■ MATERIAL SUPPLIED

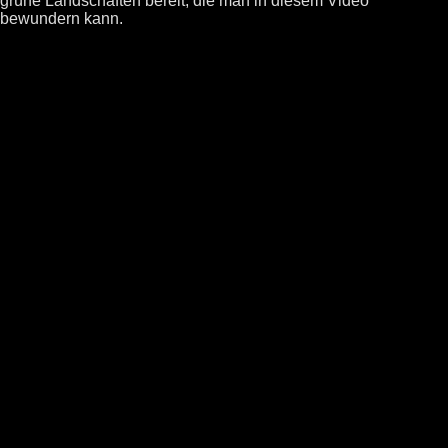
grüne Landschaften bereit, die man in diesem Video
bewundern kann.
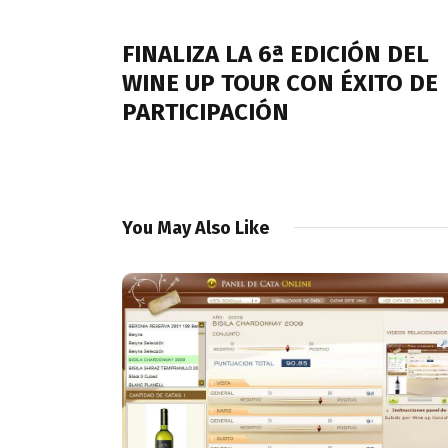
de
PREVIOUS POST
entradas
FINALIZA LA 6ª EDICIÓN DEL
WINE UP TOUR CON ÉXITO DE
PARTICIPACIÓN
You May Also Like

■ WHAT THE EXERCISE ASKS
Keep only the lines from the line with "WINE UP TOUR CON ÉXITO DE" to the end of the records above, and repeat them exactly.

■ RESULT OF THE EXERCISE
WINE UP TOUR CON ÉXITO DE
PARTICIPACIÓN
You May Also Like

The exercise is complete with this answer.